Here’s what this means. If, say, a pharmaceutical company publishes two clinical studies showing that its new drug works better than any previous drug, no one has any idea what this means. Did they do two studies, and they were both positive? Or did they do ten studies, and two were positive compared to eight that were negative? If it’s the latter, then the new drug is probably not so great. But you have no way to know. No one knows.

This is not merely a bug in the system. It’s pretty much flat out corruption and scientific malpractice. Nor is it purely an academic concern. A few years ago, Irving Kirsch of Hull University used the Freedom of Information Act to demand full trial data about antidepressants from the FDA. This gave him access to all the relevant clinical studies, not just the ones that pharmaceutical companies had chosen to make public. And when his team examined them all, it turned out that the average effectiveness of several popular antidepressants was close to zero. For patients with moderate depression, the drugs were essentially no better than a placebo.

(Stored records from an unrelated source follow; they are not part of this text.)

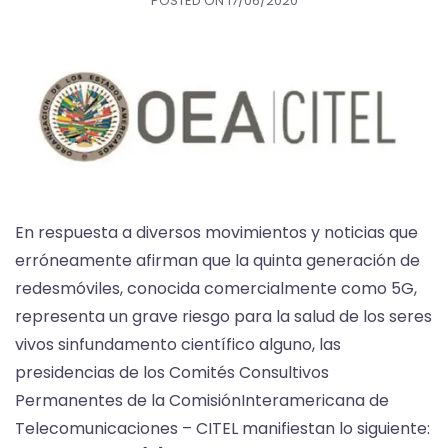
POSTED ON
17/06/2020
En respuesta a diversos movimientos y noticias que
erróneamente afirman que la quinta generación de
redesmóviles, conocida comercialmente como 5G,
representa un grave riesgo para la salud de los seres
vivos sinfundamento científico alguno, las
presidencias de los Comités Consultivos
Permanentes de la ComisiónInteramericana de
Telecomunicaciones – CITEL manifiestan lo siguiente:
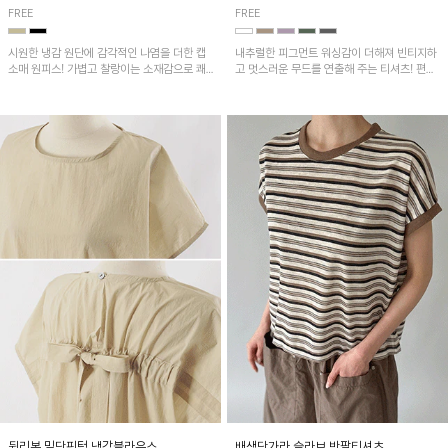
FREE
FREE
시원한 냉감 원단에 감각적인 나염을 더한 캡
내추럴한 피그먼트 워싱감이 더해져 빈티지하
소매 원피스! 가볍고 찰랑이는 소재감으로 쾌
고 멋스러운 무드를 연출해 주는 티셔츠! 편안
적하게 착용되며, 밑단 트임 디테일이 더해져
한 루즈핏으로 여유롭게 착용하기 좋은 아이템
활동성을 높였어요~
이에요~
뒷리본 밑단핀턱 냉감블라우스
배색단가라 슬라브 반팔티셔츠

So I was delighted to learn this weekend about one doctor’s campaign to change this. And even more delighted to learn from Vox’s Julia Belluz that Deborah Zarin’s efforts are finally bearing fruit:

For over a decade, Dr. Zarin, a Harvard-trained MD, […] has earned a reputation as a crusader for open data, quietly presiding over the world’s largest database of clinical trials, ClinicalTrials.gov. Established in 2000, and operated by the NIH, it now holds information from more than 180,000 studies in humans in over 180 countries.

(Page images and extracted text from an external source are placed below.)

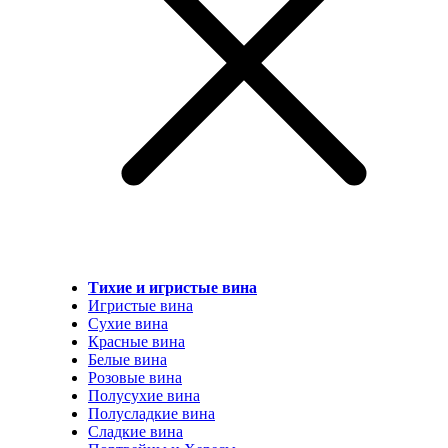
Тихие и игристые вина
Игристые вина
Сухие вина
Красные вина
Белые вина
Розовые вина
Полусухие вина
Полусладкие вина
Сладкие вина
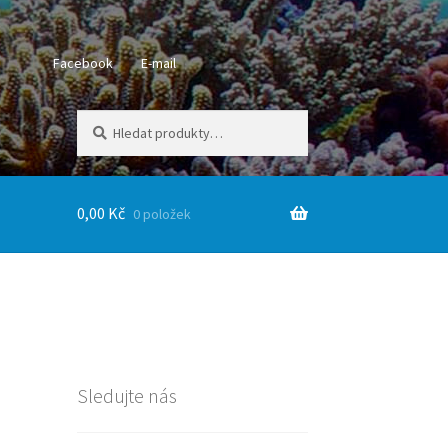
Facebook
E-mail
Hledat:
Hledat
0,00
Kč
0 položek
Sledujte nás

The idea underlying ClinicalTrials.gov’s creation was a public record about which trials are going on as soon as they are started. That should, in theory, make it more difficult for researchers to hide trials that didn’t produce the results they wanted. The database also makes it easier for patients to know about studies being done, should they require access to an experimental drug, for example.

But there was still a problem: ClinicalTrials.gov, up until now, hasn’t required researchers to report the outcomes of their trials — only the fact they’re happening. Under a new plan, proposed by Health and Human Services last month, researchers who run clinical trials would be made to not only register them on the database within three weeks of signing up the first study participant, but also report a summary of results — no matter the outcome. This will vastly expand the trove of data on the site.

It turns out there are some exceptions in the new rules, so there are still some studies that won’t be reported. But this is nonetheless a huge step forward and should go a long way toward improving the quality of pharmaceutical research. It’s the kind of regulatory change that doesn’t get as much attention as it deserves, and for fans of functional government, it’s also an example of the kind of bipartisan cooperation that’s become rarer and rarer these days. The new rules were authorized by the Food and Drug Administration Amendments Act of 2007, which was passed nearly unanimously in both the House and Senate and signed into law by George Bush. It was then implemented by the Obama administration.

And it’s good news for all of us. Don’t you wish we could do more stuff like this?